Dans ce document, nous nous demandons si l'incertitude des politiques économiques joue un rôle dans la crédibilité et la réputation de la banque centrale aux yeux du grand public. À cette fin, nous étudions le rôle de l'incertitude des politiques sur les mesures de l'opinion publique basées sur des enquêtes (confiance et satisfaction) sur les banques centrales. La confiance du public dans les banques centrales est importante pour l'efficacité de la politique monétaire. La confiance et la crédibilité sont particulièrement importantes pour que les anticipations d'inflation soient bien ancrées, tant en période de prospérité qu'en période de crise.
Les banques centrales qui font l'objet de notre enquête sont la Banque centrale européenne (BCE), la Banque d'Angleterre (BoE) et la Banque du Japon (BoJ). Le choix est limité par la disponibilité des mesures de l'opinion publique sur les banques centrales. Nous obtenons ces mesures à partir de l'enquête Eurobaromètre (BCE), de l'enquête sur les attitudes à l'égard de l'inflation (BoE) et de l'enquête d'opinion publique (BoJ), respectivement. Ces deux dernières enquêtes sont publiées par les banques centrales respectives. Ces enquêtes visent à évaluer la confiance des citoyens dans l'institution monétaire et/ou leur satisfaction quant à la manière dont la banque centrale fait son travail pour préserver la stabilité des prix. Pour mesurer l'incertitude de la politique monétaire, nous nous appuyons sur l'indice d'incertitude de la politique économique (Economic Policy Uncertainty, EPU) de Baker, Bloom et Davis (2016). L'EPU saisit l'incertitude sur les actions politiques que les décideurs entreprendront et l'incertitude sur les effets économiques des actions et/ou inactions actuelles et futures. Il peut s'agir de l'incertitude concernant les politiques fiscales, monétaires ou autres politiques réglementaires.
L'hypothèse est qu'une forte incertitude politiques pourrait réduire la confiance dans les institutions responsables de la politique économique. Cet effet pourrait être à la fois direct et indirect par l'effet que l'incertitude a sur l'économie, notamment sur la croissance, le chômage et les prix. En outre, des attitudes positives ou négatives à l'égard des institutions pourraient également influer sur la réaction de l'économie à une forte incertitude, en accélérant ou en ralentissant la reprise. Nous étudions ces relations dynamiques à travers un cadre VAR bayésien. Nous relions l'incertitude de la politique économique aux mesures de l'opinion publique sur les banques centrales tout en tenant compte des variables qui semblent importantes pour renforcer la confiance dans ces institutions, comme la production industrielle, l'inflation et le taux de chômage. Nous utilisons des données pour l'Allemagne, la France, l'Italie, l'Espagne et le Royaume-Uni pour la période 1999 - 2014 et 2003 - 2014 pour le Japon.

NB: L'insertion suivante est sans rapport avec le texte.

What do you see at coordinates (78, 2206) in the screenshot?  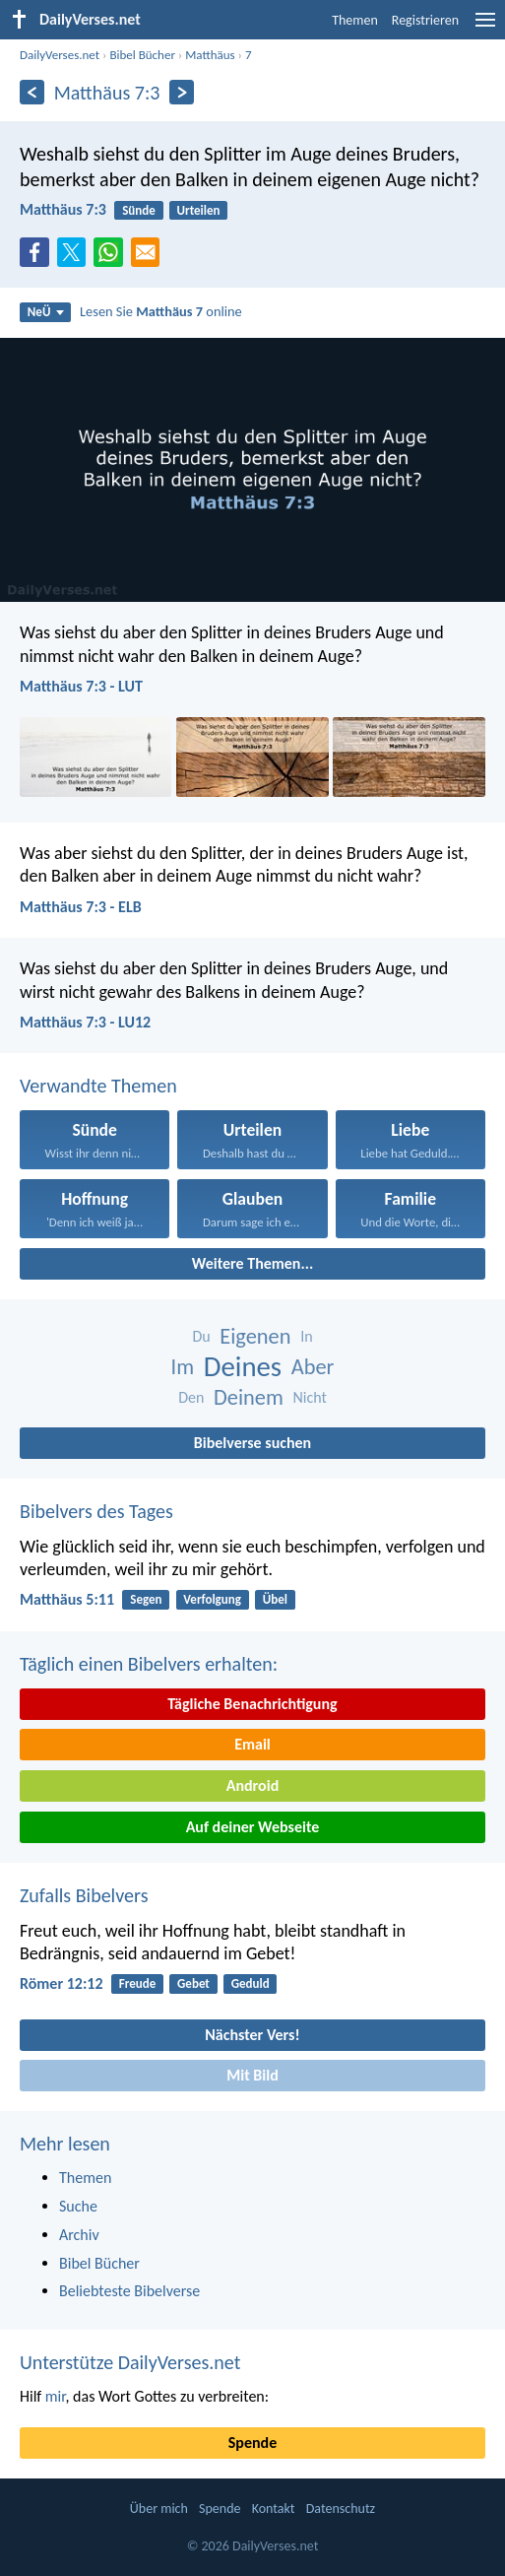 I see `Suche` at bounding box center [78, 2206].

Dans l'ensemble, nous constatons que les chocs d'incertitude induisent des contractions économiques et une détérioration relativement forte des mesures de confiance, qui prennent généralement plus de temps que l'activité économique pour revenir aux niveaux initiaux (voir graphiques ci-dessus). Cela renforce l'idée que la confiance est facile à perdre mais difficile à gagner. On observe la plus forte baisse de confiance pour l'Italie, suivie par l'Espagne et la France. Ainsi, l'incertitude a un effet négatif sur les résultats macroéconomiques (conformément aux études précédentes), mais elle façonne également la dynamique de l'opinion publique sur les banques centrales en Europe (la BoE et la BCE). Le cas de la BoJ n'apparaît pas clairement dans les données.
La détérioration de la confiance du public en réponse à l'incertitude accrue sur les politiques économiques devrait inquiéter les décideurs politiques. Dans le contexte actuel de taux d'intérêt bas, la confiance et la crédibilité de la banque centrale sont encore plus importantes pour le succès des politiques qui reposent sur l'engagement d'actions futures, comme les forward guidance sur les taux et les politiques de bilan.
L'incertitude étudiée dans ce document concerne les politiques budgétaires, monétaires ou réglementaires. Ainsi, les banques centrales semblent être tenues responsables même pour les questions qui dépassent leur mandat. En réponse, une communication claire des banques centrales, non seulement à l'intention des publics spécialisés mais aussi d'un public plus large, permettrait de mieux comprendre et de soutenir les banques centrales.